And when Johnny Grantline applied, with his father’s wealth and his own
scientific record of attainment, the government was only too glad to grant him
its writ.
The Grantline
Expedition had started six months ago. The Martian government had acquiesced in
our ultimatum, yet brigands have been known to be financed under cover of a
governmental disavowal. And so the expedition was kept secret.
My words need
give no offense to any Martian who comes upon them. I refer to the history of
our earth only. The Grantline Expedition was on the Moon now. No word had come
from it. One could not flash helios even in code without letting all the
universe know that explorers were on the Moon. And why they were there, anyone
could easily guess.
And now Colonel
Halsey was telling us that the news was abroad! Captain Carter eyed us closely;
his flashing eyes under the white bushy brows would pry a secret from anyone.
“You’re sure? A
girl of Venus, perhaps, with her cursed, seductive lure!

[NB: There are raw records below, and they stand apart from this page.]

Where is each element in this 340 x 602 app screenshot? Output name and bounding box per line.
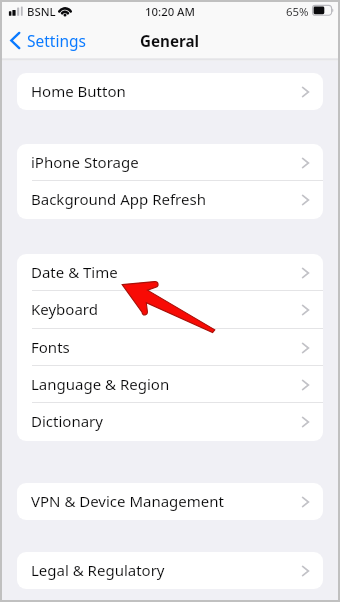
button[interactable]: Keyboard [17, 291, 323, 329]
staticText: VPN & Device Management [31, 491, 301, 511]
staticText: Dictionary [31, 411, 301, 431]
button[interactable]: Dictionary [17, 403, 323, 441]
staticText: Settings [27, 30, 86, 51]
button[interactable]: Background App Refresh [17, 181, 323, 219]
button[interactable]: VPN & Device Management [17, 483, 323, 520]
other: Wi-Fi [56, 3, 74, 18]
button[interactable]: Home Button [17, 73, 323, 110]
staticText: BSNL [27, 4, 56, 20]
staticText: Date & Time [31, 262, 301, 282]
button[interactable]: Settings [8, 27, 92, 59]
staticText: Keyboard [31, 299, 301, 319]
staticText: iPhone Storage [31, 152, 301, 172]
other: Cellular signal [7, 4, 25, 18]
button[interactable]: iPhone Storage [17, 144, 323, 181]
button[interactable]: Language & Region [17, 366, 323, 403]
button[interactable]: Legal & Regulatory [17, 552, 323, 589]
staticText: Fonts [31, 337, 301, 357]
staticText: General [140, 31, 200, 52]
staticText: 65% [286, 4, 309, 20]
button[interactable]: Fonts [17, 329, 323, 366]
staticText: Home Button [31, 81, 301, 101]
button[interactable]: Date & Time [17, 254, 323, 291]
staticText: Language & Region [31, 374, 301, 394]
staticText: Background App Refresh [31, 189, 301, 209]
staticText: Legal & Regulatory [31, 560, 301, 580]
staticText: 10:20 AM [145, 4, 196, 20]
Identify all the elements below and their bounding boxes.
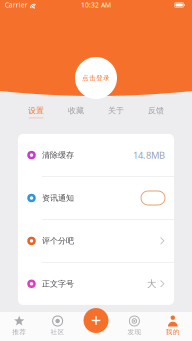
button[interactable]: 发现 xyxy=(115,311,154,341)
staticText: 10:32 AM xyxy=(81,1,111,10)
staticText: 点击登录 xyxy=(82,74,110,82)
button[interactable]: 点击登录 xyxy=(75,57,117,99)
button[interactable]: 推荐 xyxy=(0,311,38,341)
button[interactable]: 反馈 xyxy=(136,101,176,123)
button[interactable]: 清除缓存 xyxy=(18,134,174,176)
staticText: 收藏 xyxy=(68,106,84,116)
button[interactable]: 收藏 xyxy=(56,101,96,123)
button[interactable]: 社区 xyxy=(38,311,77,341)
staticText: Carrier xyxy=(5,1,28,10)
staticText: 关于 xyxy=(108,106,124,116)
staticText: 推荐 xyxy=(12,328,26,336)
button[interactable]: 设置 xyxy=(16,101,56,123)
staticText: 清除缓存 xyxy=(42,150,74,160)
button[interactable]: 正文字号 xyxy=(18,263,174,305)
staticText: 设置 xyxy=(28,106,44,116)
staticText: 资讯通知 xyxy=(42,193,74,203)
staticText: 我的 xyxy=(166,328,180,336)
staticText: 大 xyxy=(147,278,156,290)
staticText: 正文字号 xyxy=(42,279,74,289)
button[interactable]: Add xyxy=(77,306,115,336)
button[interactable]: 我的 xyxy=(154,311,192,341)
staticText: 反馈 xyxy=(148,106,164,116)
staticText: 发现 xyxy=(127,328,141,336)
staticText: 评个分吧 xyxy=(42,236,74,246)
button[interactable]: 评个分吧 xyxy=(18,220,174,262)
staticText: 社区 xyxy=(51,328,65,336)
staticText: 14.8MB xyxy=(133,149,165,161)
button[interactable]: 资讯通知 xyxy=(18,177,174,219)
button[interactable]: 关于 xyxy=(96,101,136,123)
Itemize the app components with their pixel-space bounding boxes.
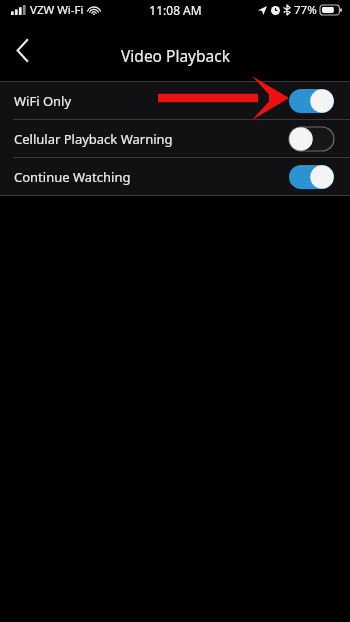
staticText: Video Playback — [121, 45, 230, 66]
button[interactable]: Cellular Playback Warning — [0, 120, 350, 157]
staticText: Cellular Playback Warning — [14, 130, 173, 148]
staticText: VZW Wi-Fi — [30, 2, 84, 18]
button[interactable]: Toggle on — [289, 165, 334, 189]
staticText: 11:08 AM — [149, 2, 202, 18]
button[interactable]: Toggle off — [289, 127, 334, 151]
button[interactable]: Back — [4, 32, 40, 68]
button[interactable]: WiFi Only — [0, 82, 350, 119]
button[interactable]: Continue Watching — [0, 158, 350, 195]
staticText: WiFi Only — [14, 92, 72, 110]
button[interactable]: Toggle on — [289, 89, 334, 113]
staticText: Continue Watching — [14, 168, 131, 186]
staticText: 77% — [294, 2, 317, 18]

A chance word, with
you lads befuddled by alcolite?”
We assured him we
had been careful. By the heavens, I know that I had been. Not a whisper, even
to Snap, of the name Grantline in six months or more.
Captain Carter
added abruptly, “We’re insulated here, Halsey?”
“Yes, talk as
freely as you like. An eavesdropping ray will never get into these walls.”
They questioned
us. They were satisfied at last that, though the secret had escaped, we had not
done it. Hearing it discussed, it occurred to me to wonder why Carter was
concerned. I was not aware that he knew of Grantline’s venture. I learned now
the reason why the Planetara, upon each of her voyages, had managed to pass
fairly close to the Moon. It had been arranged with Grantline that if he wanted
help or had any important message, he was to flash it locally to our passing
ship. And this Snap knew, and had never mentioned it, even to me.
Halsey was
saying, “Well, we can’t blame you, but the secret is out.”
Snap and I
regarded each other. What could anyone do? What would anyone dare do?
Captain Carter
said abruptly, “Look here, lads, this is my chance now to talk plainly to you.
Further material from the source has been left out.